*** DATA SECTION Section Begins ***

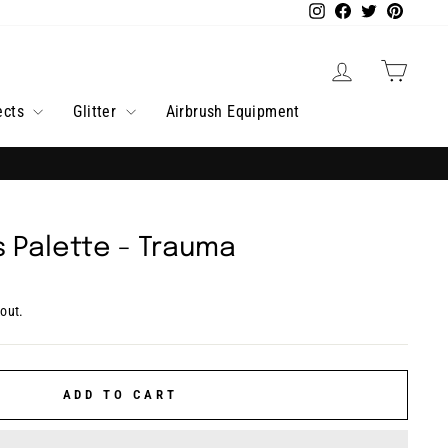
Instagram
Facebook
Twitter
Pintere
Log in
Cart
ects
Glitter
Airbrush Equipment
ds Palette - Trauma
out.
ADD TO CART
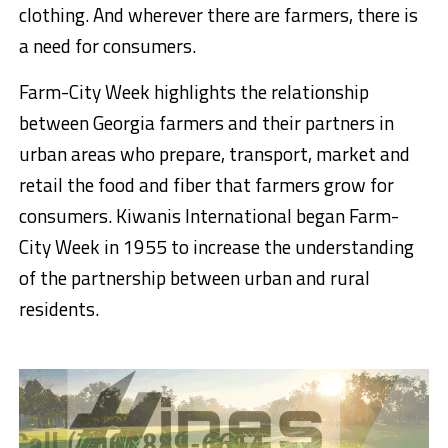
clothing. And wherever there are farmers, there is
a need for consumers.
Farm-City Week highlights the relationship
between Georgia farmers and their partners in
urban areas who prepare, transport, market and
retail the food and fiber that farmers grow for
consumers. Kiwanis International began Farm-
City Week in 1955 to increase the understanding
of the partnership between urban and rural
residents.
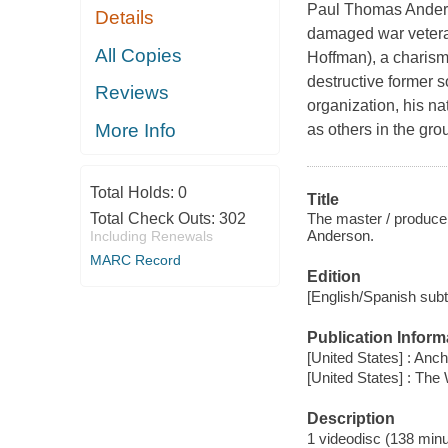
Paul Thomas Anders
Details
damaged war vetera
All Copies
Hoffman), a charisma
destructive former s
Reviews
organization, his na
More Info
as others in the gr
Total Holds:
0
Title
The master / produce
Total Check Outs:
302
Anderson.
Including Renewals
MARC Record
Edition
[English/Spanish subti
Publication Inform
[United States] : Anc
[United States] : Th
Description
1 videodisc (138 minut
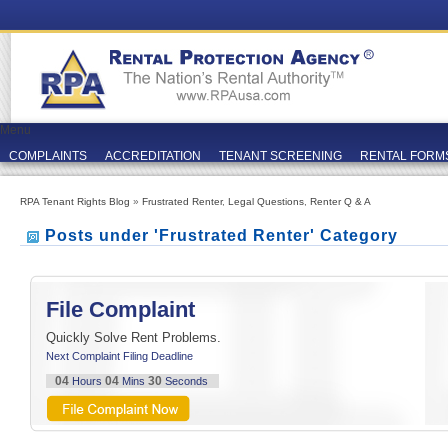
Menu
COMPLAINTS
ACCREDITATION
TENANT SCREENING
RENTAL FORM
RPA Tenant Rights Blog
»
Frustrated Renter
,
Legal Questions
,
Renter Q & A
Posts under 'Frustrated Renter' Category
File Complaint
Quickly Solve Rent Problems.
Next Complaint Filing Deadline
04
04
29
Hours
Mins
Seconds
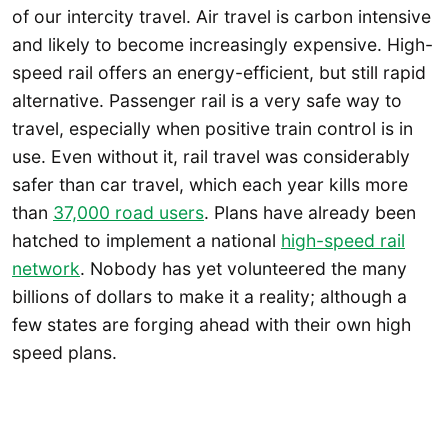
of our intercity travel. Air travel is carbon intensive
and likely to become increasingly expensive. High-
speed rail offers an energy-efficient, but still rapid
alternative. Passenger rail is a very safe way to
travel, especially when positive train control is in
use. Even without it, rail travel was considerably
safer than car travel, which each year kills more
than
37,000 road users
. Plans have already been
hatched to implement a national
high-speed rail
network
. Nobody has yet volunteered the many
billions of dollars to make it a reality; although a
few states are forging ahead with their own high
speed plans.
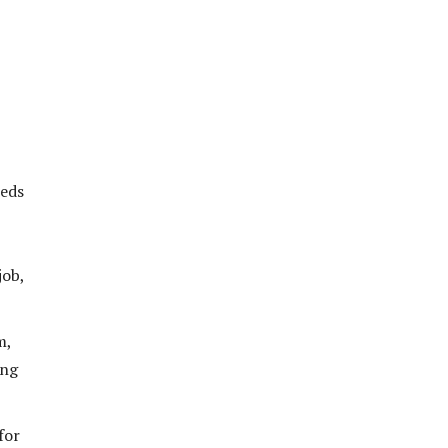
eeds
job,
m,
ing
for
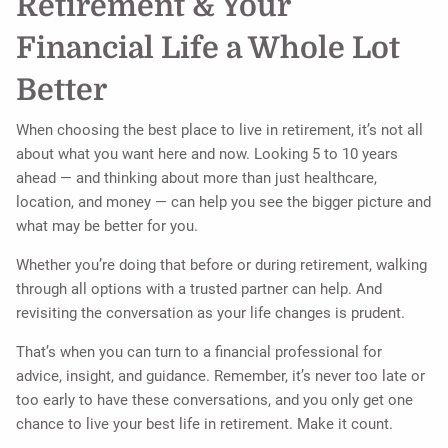
Retirement & Your
Financial Life a Whole Lot
Better
When choosing the best place to live in retirement, it’s not all
about what you want here and now. Looking 5 to 10 years
ahead — and thinking about more than just healthcare,
location, and money — can help you see the bigger picture and
what may be better for you.
Whether you’re doing that before or during retirement, walking
through all options with a trusted partner can help. And
revisiting the conversation as your life changes is prudent.
That’s when you can turn to a financial professional for
advice, insight, and guidance. Remember, it’s never too late or
too early to have these conversations, and you only get one
chance to live your best life in retirement. Make it count.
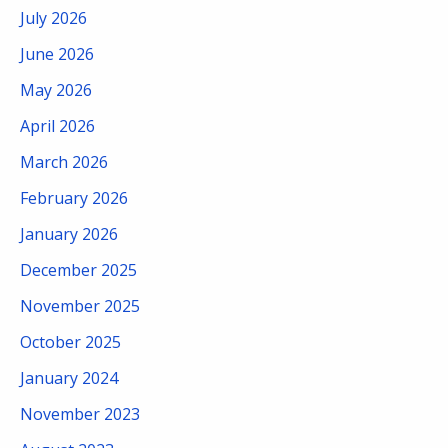
July 2026
June 2026
May 2026
April 2026
March 2026
February 2026
January 2026
December 2025
November 2025
October 2025
January 2024
November 2023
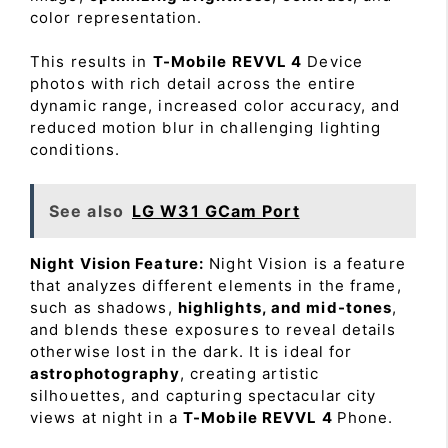
color representation.
This results in
T-Mobile REVVL 4
Device
photos with rich detail across the entire
dynamic range, increased color accuracy, and
reduced motion blur in challenging lighting
conditions.
See also
LG W31 GCam Port
Night Vision Feature:
Night Vision is a feature
that analyzes different elements in the frame,
such as shadows,
highlights, and mid-tones
,
and blends these exposures to reveal details
otherwise lost in the dark. It is ideal for
astrophotography
, creating artistic
silhouettes, and capturing spectacular city
views at night in a
T-Mobile REVVL 4
Phone.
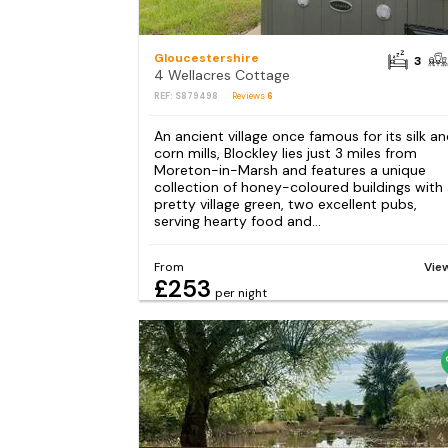
Gloucestershire
3
4 Wellacres Cottage
REF: S879498
Reviews
6
An ancient village once famous for its silk a
corn mills, Blockley lies just 3 miles from
Moreton-in-Marsh and features a unique
collection of honey-coloured buildings with
pretty village green, two excellent pubs,
serving hearty food and...
From
Vie
£253
per night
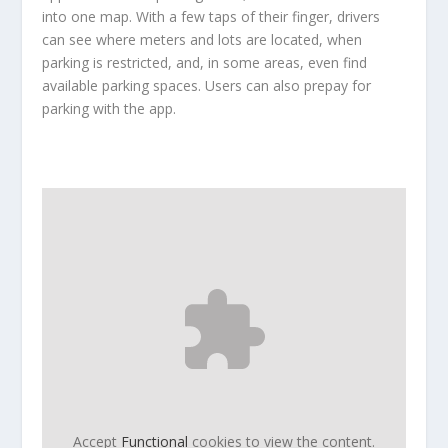
into one map. With a few taps of their finger, drivers
can see where meters and lots are located, when
parking is restricted, and, in some areas, even find
available parking spaces. Users can also prepay for
parking with the app.
Accept
Functional
cookies to view the content.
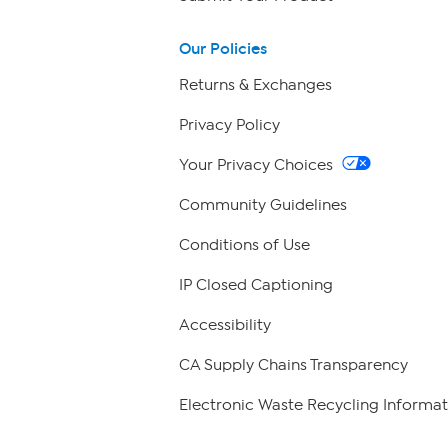
Our Policies
Returns & Exchanges
Privacy Policy
Your Privacy Choices
Community Guidelines
Conditions of Use
IP Closed Captioning
Accessibility
CA Supply Chains Transparency
Electronic Waste Recycling Informat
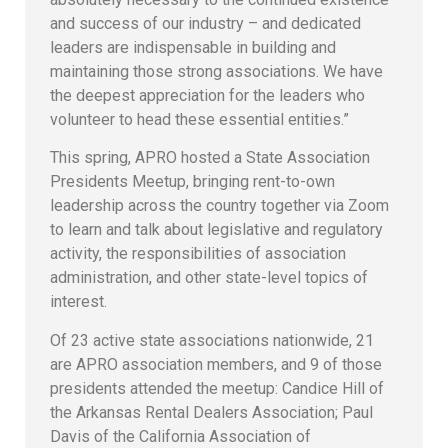
and success of our industry – and dedicated
leaders are indispensable in building and
maintaining those strong associations. We have
the deepest appreciation for the leaders who
volunteer to head these essential entities.”
This spring, APRO hosted a State Association
Presidents Meetup, bringing rent-to-own
leadership across the country together via Zoom
to learn and talk about legislative and regulatory
activity, the responsibilities of association
administration, and other state-level topics of
interest.
Of 23 active state associations nationwide, 21
are APRO association members, and 9 of those
presidents attended the meetup: Candice Hill of
the Arkansas Rental Dealers Association; Paul
Davis of the California Association of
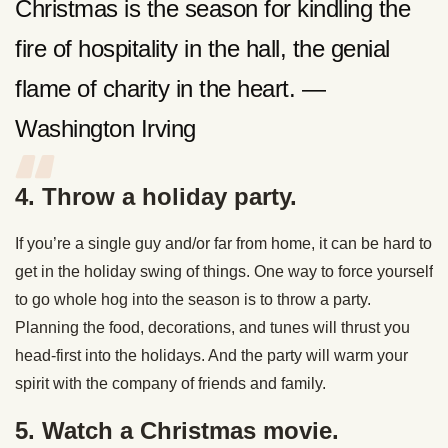
Christmas is the season for kindling the
fire of hospitality in the hall, the genial
flame of charity in the heart. —
Washington Irving
4. Throw a holiday party.
If you’re a single guy and/or far from home, it can be hard to
get in the holiday swing of things. One way to force yourself
to go whole hog into the season is to throw a party.
Planning the food, decorations, and tunes will thrust you
head-first into the holidays. And the party will warm your
spirit with the company of friends and family.
5. Watch a Christmas movie.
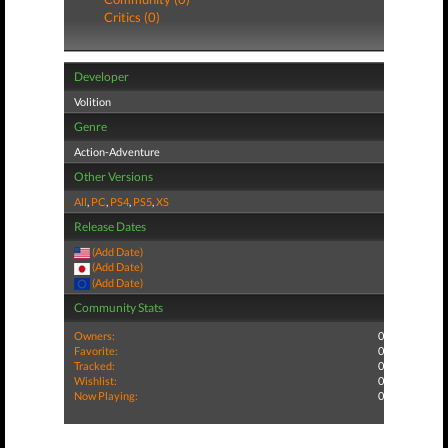
Critics (0)
Developer
Volition
Genre
Action-Adventure
Other Versions
All
,
PC
,
PS4
,
PS5
,
XS
Release Dates
(Add Date)
(Add Date)
(Add Date)
Community Stats
Owners:
0
Favorite:
0
Tracked:
0
Wishlist:
0
Now Playing:
0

*** DATA SECTION Section Ends ***

**EXERCISE GOAL**: The answer must be the part of the records that opens with the line containing "a need for consumers." and closes with the line containing "Quickly Solve Rent Problems.", reproduced exactly, with no pictures.

**THE COMPLETED TASK**:
a need for consumers.
Farm-City Week highlights the relationship
between Georgia farmers and their partners in
urban areas who prepare, transport, market and
retail the food and fiber that farmers grow for
consumers. Kiwanis International began Farm-
City Week in 1955 to increase the understanding
of the partnership between urban and rural
residents.
Paul Thomas Anders
Details
damaged war vetera
All Copies
Hoffman), a charisma
destructive former s
Reviews
organization, his na
More Info
as others in the gr
Total Holds:
0
Title
The master / produce
Total Check Outs:
302
Anderson.
Including Renewals
MARC Record
Edition
[English/Spanish subti
Publication Inform
[United States] : Anc
[United States] : Th
Description
1 videodisc (138 minut
Menu
COMPLAINTS
ACCREDITATION
TENANT SCREENING
RENTAL FORM
RPA Tenant Rights Blog
»
Frustrated Renter
,
Legal Questions
,
Renter Q & A
Posts under 'Frustrated Renter' Category
File Complaint
Quickly Solve Rent Problems.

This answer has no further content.